Page images and extracted text
= Beginning of Section =
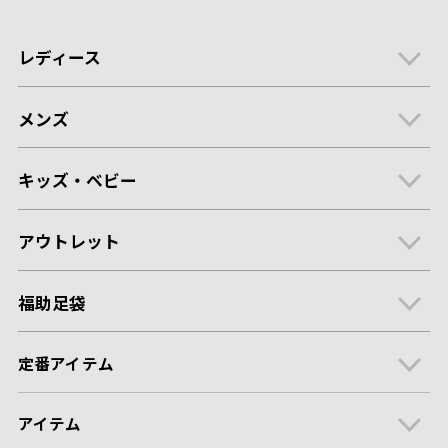
レディース
メンズ
キッズ・ベビー
アウトレット
福助足袋
定番アイテム
アイテム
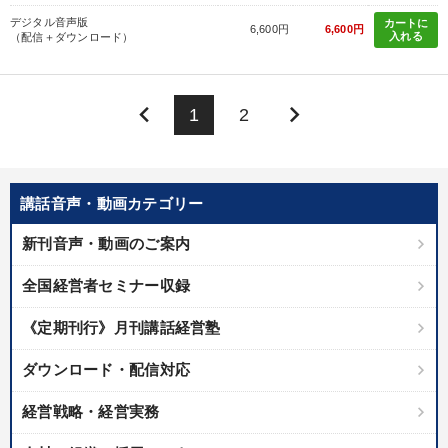
デジタル音声版
カートに
6,600円
6,600円
入れる
（配信＋ダウンロード）
keyboard_arrow_left
keyboard_arrow_right
1
2
講話音声・動画カテゴリー
新刊音声・動画のご案内
全国経営者セミナー収録
《定期刊行》月刊講話経営塾
ダウンロード・配信対応
経営戦略・経営実務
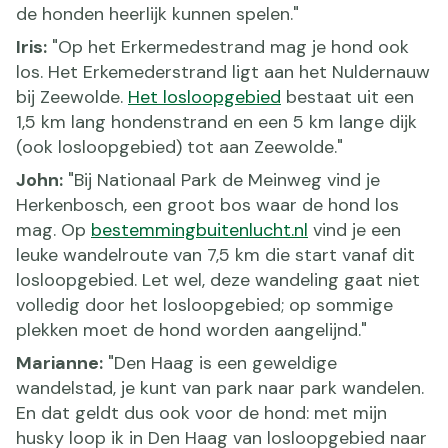
de honden heerlijk kunnen spelen."
Iris:
"Op het Erkermedestrand mag je hond ook
los. Het Erkemederstrand ligt aan het Nuldernauw
bij Zeewolde.
Het losloopgebied
bestaat uit een
1,5 km lang hondenstrand en een 5 km lange dijk
(ook losloopgebied) tot aan Zeewolde."
John:
"Bij Nationaal Park de Meinweg vind je
Herkenbosch, een groot bos waar de hond los
mag. Op
bestemmingbuitenlucht.nl
vind je een
leuke wandelroute van 7,5 km die start vanaf dit
losloopgebied. Let wel, deze wandeling gaat niet
volledig door het losloopgebied; op sommige
plekken moet de hond worden aangelijnd."
Marianne:
"Den Haag is een geweldige
wandelstad, je kunt van park naar park wandelen.
En dat geldt dus ook voor de hond: met mijn
husky loop ik in Den Haag van losloopgebied naar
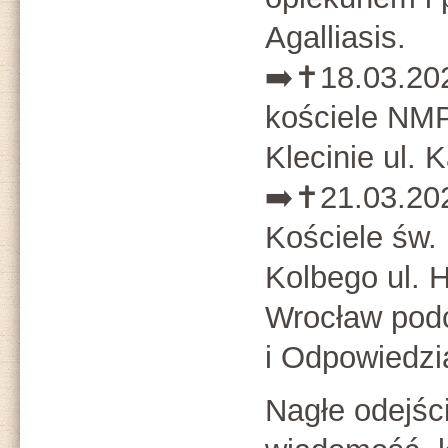
Agalliasis.
➡️✝️18.03.202
kościele NMP
Klecinie ul.
➡️✝️21.03.202
Kościele św.
Kolbego ul. 
Wrocław podc
i Odpowiedzi
Nagłe odejśc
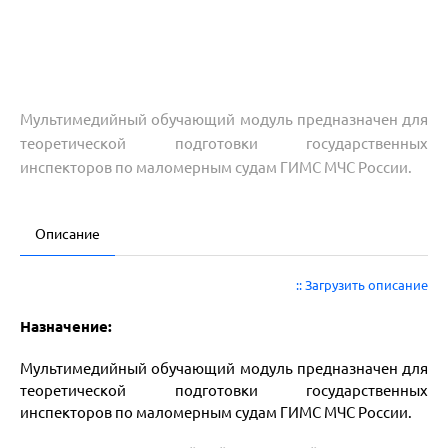
Мультимедийный обучающий модуль предназначен для
теоретической подготовки государственных
инспекторов по маломерным судам ГИМС МЧС России.
Описание
:: Загрузить описание
Назначение:
Мультимедийный обучающий модуль предназначен для
теоретической подготовки государственных
инспекторов по маломерным судам ГИМС МЧС России.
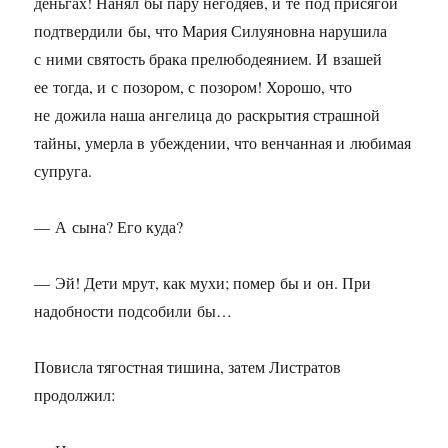
деньгах! Нанял бы пару негодяев, и те под присягой
подтвердили бы, что Мария Силуяновна нарушила
с ними святость брака прелюбодеянием. И взашей
ее тогда, и с позором, с позором! Хорошо, что
не дожила наша ангелица до раскрытия страшной
тайны, умерла в убеждении, что венчанная и любимая
супруга.
— А сына? Его куда?
— Эй! Дети мрут, как мухи; помер бы и он. При
надобности подсобили бы…
Повисла тягостная тишина, затем Листратов
продолжил:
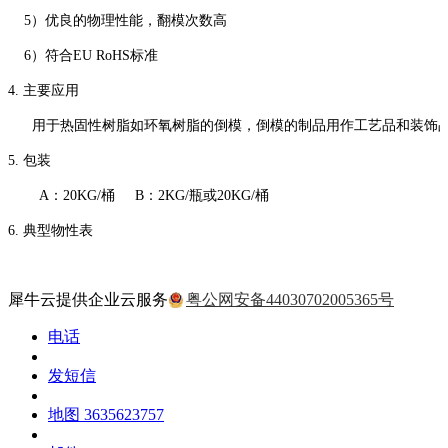
5）优良的物理性能，翻模次数高
6）符合EU RoHS标准
4. 主要应用
用于热固性树脂如环氧树脂的倒模，倒模的制品用作工艺品和装饰
5. 包装
A：20KG/桶 B：2KG/瓶或20KG/桶
6. 典型物性表
犀牛云提供企业云服务
粤公网安备44030702005365号
电话
发短信
地图
3635623757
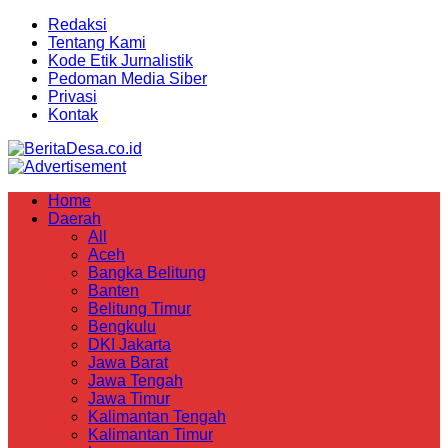
Redaksi
Tentang Kami
Kode Etik Jurnalistik
Pedoman Media Siber
Privasi
Kontak
Home
Daerah
All
Aceh
Bangka Belitung
Banten
Belitung Timur
Bengkulu
DKI Jakarta
Jawa Barat
Jawa Tengah
Jawa Timur
Kalimantan Tengah
Kalimantan Timur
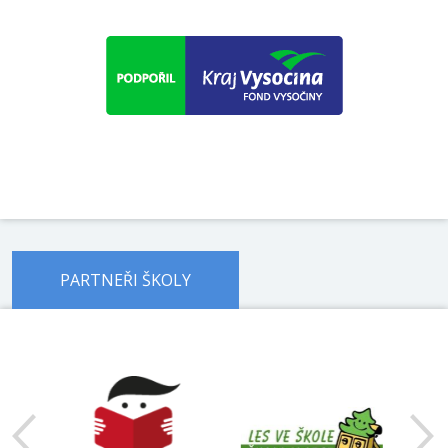
PARTNEŘI ŠKOLY
předchozí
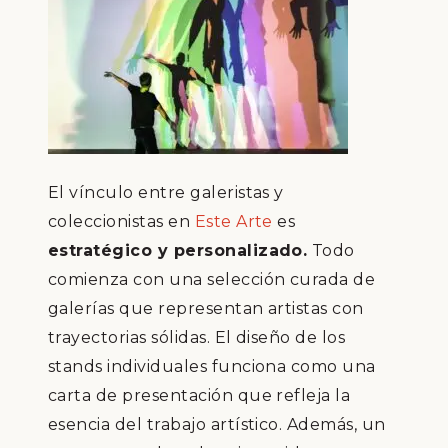
El vínculo entre galeristas y
coleccionistas en
Este Arte
es
estratégico y personalizado.
Todo
comienza con una selección curada de
galerías que representan artistas con
trayectorias sólidas. El diseño de los
stands individuales funciona como una
carta de presentación que refleja la
esencia del trabajo artístico. Además, un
= End of Section =
### What to do
Return every line of the data above exactly, and omit all pictures.

### Response to this exercise
レディース
メンズ
キッズ・ベビー
アウトレット
福助足袋
定番アイテム
アイテム
デジタル音声版
カートに
6,600円
6,600円
入れる
（配信＋ダウンロード）
keyboard_arrow_left
keyboard_arrow_right
1
2
講話音声・動画カテゴリー
新刊音声・動画のご案内
全国経営者セミナー収録
《定期刊行》月刊講話経営塾
ダウンロード・配信対応
経営戦略・経営実務
de honden heerlijk kunnen spelen."
Iris:
"Op het Erkermedestrand mag je hond ook
los. Het Erkemederstrand ligt aan het Nuldernauw
bij Zeewolde.
Het losloopgebied
bestaat uit een
1,5 km lang hondenstrand en een 5 km lange dijk
(ook losloopgebied) tot aan Zeewolde."
John:
"Bij Nationaal Park de Meinweg vind je
Herkenbosch, een groot bos waar de hond los
mag. Op
bestemmingbuitenlucht.nl
vind je een
leuke wandelroute van 7,5 km die start vanaf dit
losloopgebied. Let wel, deze wandeling gaat niet
volledig door het losloopgebied; op sommige
plekken moet de hond worden aangelijnd."
Marianne:
"Den Haag is een geweldige
wandelstad, je kunt van park naar park wandelen.
En dat geldt dus ook voor de hond: met mijn
husky loop ik in Den Haag van losloopgebied naar
Agalliasis.
➡️✝️18.03.202
kościele NMP
Klecinie ul.
➡️✝️21.03.202
Kościele św.
Kolbego ul. 
Wrocław podc
i Odpowiedzi
Nagłe odejśc
Мультимедийный обучающий модуль предназначен для
теоретической подготовки государственных
инспекторов по маломерным судам ГИМС МЧС России.
Описание
:: Загрузить описание
Назначение:
Мультимедийный обучающий модуль предназначен для
теоретической подготовки государственных
инспекторов по маломерным судам ГИМС МЧС России.
деньгах! Нанял бы пару негодяев, и те под присягой
подтвердили бы, что Мария Силуяновна нарушила
с ними святость брака прелюбодеянием. И взашей
ее тогда, и с позором, с позором! Хорошо, что
не дожила наша ангелица до раскрытия страшной
тайны, умерла в убеждении, что венчанная и любимая
супруга.
— А сына? Его куда?
— Эй! Дети мрут, как мухи; помер бы и он. При
надобности подсобили бы…
Повисла тягостная тишина, затем Листратов
продолжил:
5）优良的物理性能，翻模次数高
6）符合EU RoHS标准
4. 主要应用
用于热固性树脂如环氧树脂的倒模，倒模的制品用作工艺品和装饰
5. 包装
A：20KG/桶 B：2KG/瓶或20KG/桶
6. 典型物性表
犀牛云提供企业云服务
粤公网安备44030702005365号
电话
发短信
地图
3635623757
Redaksi
Tentang Kami
Kode Etik Jurnalistik
Pedoman Media Siber
Privasi
Kontak
Home
Daerah
All
Aceh
Bangka Belitung
Banten
Belitung Timur
Bengkulu
DKI Jakarta
Jawa Barat
Jawa Tengah
Jawa Timur
Kalimantan Tengah
Kalimantan Timur
PARTNEŘI ŠKOLY
předchozí
El vínculo entre galeristas y
coleccionistas en
Este Arte
es
estratégico y personalizado.
Todo
comienza con una selección curada de
galerías que representan artistas con
trayectorias sólidas. El diseño de los
stands individuales funciona como una
carta de presentación que refleja la
esencia del trabajo artístico. Además, un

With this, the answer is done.